Q. What can you buy for $100? A. A good start.
Here's a picture of what I got.
Here's what's in the picture:
23 gallons distilled water $14.95
32 pounds pasta $7.38
108 packets Ramen $11.04
6 pounds green beans $2.58
6 pounds, five ounces turnip greens $2.88
4 pounds, four ounces mushrooms $2.98
50 pounds rice $14.26
7 1/2 pounds Tuna $10.94
24 6-hour heating fuel (that's 144 hours of cooking fuel!) $24.26
2 - 18 gallon totes $10
17-pound cat $free
Total - $101.27
Okay, now I have to say a few things. First of all, I got more water than anything else since you'll die real fast without water for cooking and drinking. It expires in February 2009. Maybe you folks can tell me - will the water last longer than the expiration date? I don't care if it tastes bad.
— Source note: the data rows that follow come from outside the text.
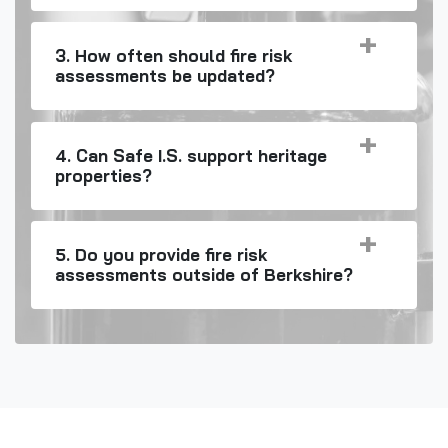
3. How often should fire risk
assessments be updated?
4. Can Safe I.S. support heritage
properties?
5. Do you provide fire risk
assessments outside of Berkshire?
I know I don't have a ton of vegetables. The reason I didn't buy many vegetables is that I hate them. However, on the next run, I think I'll get a lot more veggies and some more meat/fish. I realize that mushrooms have no calories. However, mushrooms are a great source of protein and are loaded with vitamins and minerals.
I'm sure some people will be all down on the fact that I bought all that Ramen. I'd like to rebut (haha, funny word) those haters by pointing out that Ramen lasts practically forever. While it has little nutritional value, it IS a good source of calories, the stuff you really need to keep going. I bought a lot of it for only eleven bucks.
The totes are for protecting the more delicately packaged items, such as the Ramen and pasta. As far as I know, we have no mice in our house, but I'm not going to take chances on some critters getting in there. As for the rice, we're going to use old kitty litter buckets. Now don't get all grossed out - kitty litter is just clay. The buckets have only held UNUSED kitty litter. Once we've emptied the buckets (which are about four gallons) from normal use, we'll clean them out with soap and water, let dry, and then store the rice in there. The lids on the thick plastic litter buckets seal so tightly, it sometimes hurts to pry them off. It should keep bugs and everything else out. I figure if you're grossed out by keeping rice in containers that used to hold clay, you'll never make it in the PAW.
Free honey! http://zombiehunters.org/forum/viewtopic.php?t=2682
My wife works with a woman who has a friend who's a beekeeper. The beekeeper is always trying to push her extra honey on her. Tonya is going to see just how much she can get.
Also, before GunDown shoots me a PM asking me, the cat isn't for sex. It's a pet. It could also be used for food in a pinch.
Lastly, Sam's Club was selling a "survival food bucket" for $99.99. They claimed it contained 90 complete meals. I figured I could buy at least that much myself. What do you guys think?
I'd like your opinions on what I bought. Thanks!